▶ [YOUR ASSIGNMENT]:
Only the pictures are to be dropped; the rest of the data below is to be duplicated exactly.

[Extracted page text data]
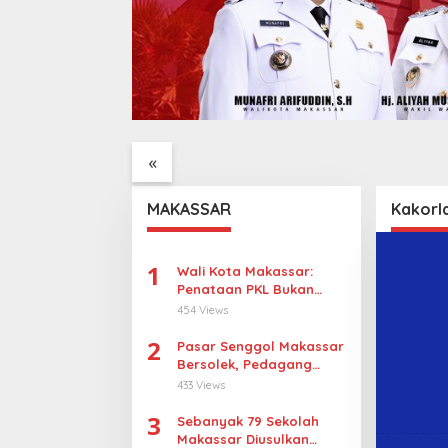
wer di
KBLI Hotel Diperbarui,
UNIMEN
ijala
Pelaku Usaha di Sulsel
Perkua
kan Warga
Diminta Segera Sesuaikan
Tinggi
«
Izin
Lulusa
MAKASSAR
Kakorl
1
Wali Kota Makassar:
Penataan PKL Bukan
Penggusuran
454 Views
2
Pasar Senggol Makassar
Bersolek, Pedagang
Gotong Royong
433 Views
Wujudkan Wajah Baru
3
Sebanyak 79 Sekolah
Makassar Diusulkan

▶ [TASK RESULT]:
wer di
KBLI Hotel Diperbarui,
UNIMEN
ijala
Pelaku Usaha di Sulsel
Perkua
kan Warga
Diminta Segera Sesuaikan
Tinggi
«
Izin
Lulusa
MAKASSAR
Kakorl
1
Wali Kota Makassar:
Penataan PKL Bukan
Penggusuran
454 Views
2
Pasar Senggol Makassar
Bersolek, Pedagang
Gotong Royong
433 Views
Wujudkan Wajah Baru
3
Sebanyak 79 Sekolah
Makassar Diusulkan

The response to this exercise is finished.